### Work order
A line belongs in the answer only if it contains the word "Intel"; copy every such line from the listing below.

### Supplied information
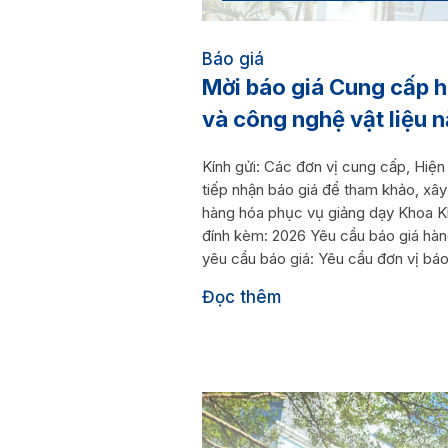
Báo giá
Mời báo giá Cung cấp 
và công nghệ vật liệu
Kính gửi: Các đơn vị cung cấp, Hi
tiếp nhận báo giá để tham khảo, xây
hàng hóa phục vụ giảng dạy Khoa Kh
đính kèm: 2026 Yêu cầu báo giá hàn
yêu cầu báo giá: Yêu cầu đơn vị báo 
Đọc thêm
...
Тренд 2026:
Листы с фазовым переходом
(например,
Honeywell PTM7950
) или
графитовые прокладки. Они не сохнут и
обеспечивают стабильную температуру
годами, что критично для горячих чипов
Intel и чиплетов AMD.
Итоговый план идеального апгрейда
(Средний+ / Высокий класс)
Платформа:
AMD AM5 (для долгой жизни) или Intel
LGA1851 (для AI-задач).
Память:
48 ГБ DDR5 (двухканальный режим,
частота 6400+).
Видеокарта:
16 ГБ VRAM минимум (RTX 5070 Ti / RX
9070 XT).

### Solved exercise
Intel и чиплетов AMD.
AMD AM5 (для долгой жизни) или Intel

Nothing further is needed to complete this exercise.